Tips for Increasing Productivity

Did you know that 20 percent of American adults consider themselves chronic procrastinators? Significantly less than the 80-95 percent of college students who do, yet still a sizable portion of the population. And even if you don’t fancy yourself a chronic procrastinator, we have all faced days, weeks, or even months where we have experienced a dip in productivity — perhaps most glaringly so during the pandemic, when we have seen an increase in the demands placed upon our time.

While it is important that we give ourselves grace during times of chaos and change, that is often easier said than done, and the stress associated with feeling unproductive can be detrimental to our mental and physical well-being.

So while it is imperative that I remind you to be kind to yourselves, I think it equally beneficial to discuss the ways in which we can be our most productive selves when the days feel a bit too short and the to-do list a bit too long.

Eliminate Distractions

How many times have you been in the middle of an important task, only to heed the siren call of the apps beckoning to you from your phone? After all, it is exceedingly plausible that important news could have been announced in the 30 minutes since you last refreshed your feed, and even more likely that significant drama has gone down on reddit.

Studies show that the average American spends 5.4 hours on their phone each day, and while some of that time is doubtless directed toward productive purposes, a considerable portion likely is not.

Thus, if you suspect that your thirst for social media might be impinging on your time, make an active effort to disconnect.

I am personally a big fan of Freedom. The Freedom app allows you to block access to distracting websites and applications on all of your devices for a specified period of time. While it is not free (though they do have a free 7-use trial), I have seen substantial surges in productivity when I actively and consistently use the app … and dips when I do not. And they are apparently having a 30 percent off sale with the code “FOCUS30.”

Unsubscribe From Emails

How many times per year do you supply your email address to an unreasonably communicative company? Whether it is to gain access to a sale or read something behind a paywall, we are frequently gifting others the opportunity to bombard us with email communications. And bombard they do.

I realized last year just how many minutes per day I was spending on deleting emails from companies that weren’t even providing much present value. Sure, I could just scroll on past and allow the number in that ominous red notification bubble to tick up by the hour, but a) I’m not a sociopath, and b) scrolling eats time, too.

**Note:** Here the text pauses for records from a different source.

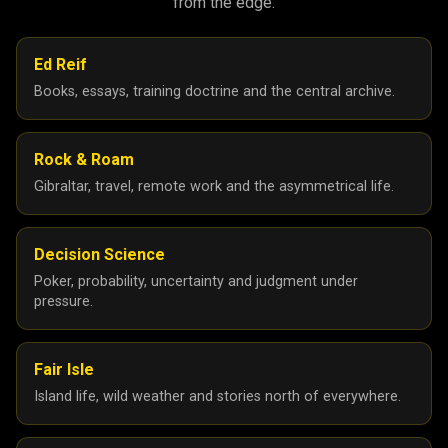
from the edge.
Ed Reif
Books, essays, training doctrine and the central archive.
Rock & Roam
Gibraltar, travel, remote work and the asymmetrical life.
Decision Science
Poker, probability, uncertainty and judgment under
pressure.
Fair Isle
Island life, wild weather and stories north of everywhere.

So one Sunday I went through my emails and unsubscribed from every single company that I was no longer interested in hearing from (read: 90 percent of them). Yes, it swallowed up a bit of time, but in the months since, it has paid dividends, as I spend significantly less time in my inbox than I did in the days of yore. And now that time can be better spent making jokes at my children’s expense on Facebook.

Take Notes

I am in an intimate relationship with the Notes app on my phone. Quite possibly a codependent relationship, but it serves me, nonetheless. Whether it is grocery needs, topic ideas, or nuggets of news, I am consistently updating relevant lists in real time so that I need not spend precious moments cycling back through my memory when it comes time to execute them.

Whether it’s an app or an old-fashioned notebook (I see you, Boomers) that you keep handy, utilize the tools around you to make better use of your hours. Because the less time that you need to spend on recall or on trying to compile elements of your work, the more time you can spend on the work itself.

Make Your Own Inspiration

I don’t know about you, but inspiration for me is fickle, fleeting, and finicky.

And in case you were wondering, no, I did not set out to use that much alliteration in one go.

In order for many people to be productive, they have to feel appropriately inspired. For me, because I’m a lazy cliché, that means that I need mood lighting and rain sounds and greenery to write.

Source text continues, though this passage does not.